Task:
Where a picture appears, leave it out, and transcribe all the lines below exactly.

Data for processing:
[Start of section]
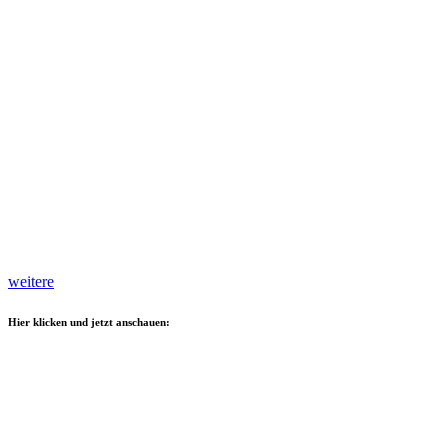
weitere
Hier klicken und jetzt anschauen:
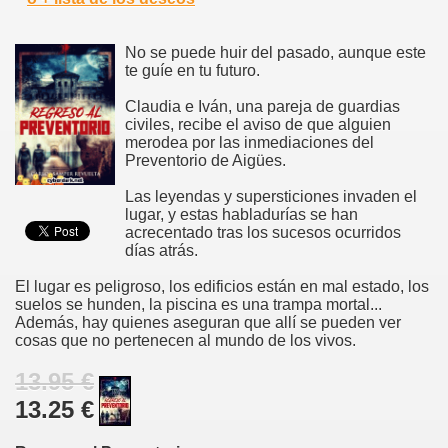
No se puede huir del pasado, aunque este
te guíe en tu futuro.
Claudia e Iván, una pareja de guardias
civiles, recibe el aviso de que alguien
merodea por las inmediaciones del
Preventorio de Aigües.
Las leyendas y supersticiones invaden el
lugar, y estas habladurías se han
acrecentado tras los sucesos ocurridos
días atrás.
El lugar es peligroso, los edificios están en mal estado, los
suelos se hunden, la piscina es una trampa mortal...
Además, hay quienes aseguran que allí se pueden ver
cosas que no pertenecen al mundo de los vivos.
13.95 €
13.25 €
[End of section]
Result for this exercise:
weitere
Hier klicken und jetzt anschauen:
No se puede huir del pasado, aunque este
te guíe en tu futuro.
Claudia e Iván, una pareja de guardias
civiles, recibe el aviso de que alguien
merodea por las inmediaciones del
Preventorio de Aigües.
Las leyendas y supersticiones invaden el
lugar, y estas habladurías se han
acrecentado tras los sucesos ocurridos
días atrás.
El lugar es peligroso, los edificios están en mal estado, los
suelos se hunden, la piscina es una trampa mortal...
Además, hay quienes aseguran que allí se pueden ver
cosas que no pertenecen al mundo de los vivos.
13.95 €
13.25 €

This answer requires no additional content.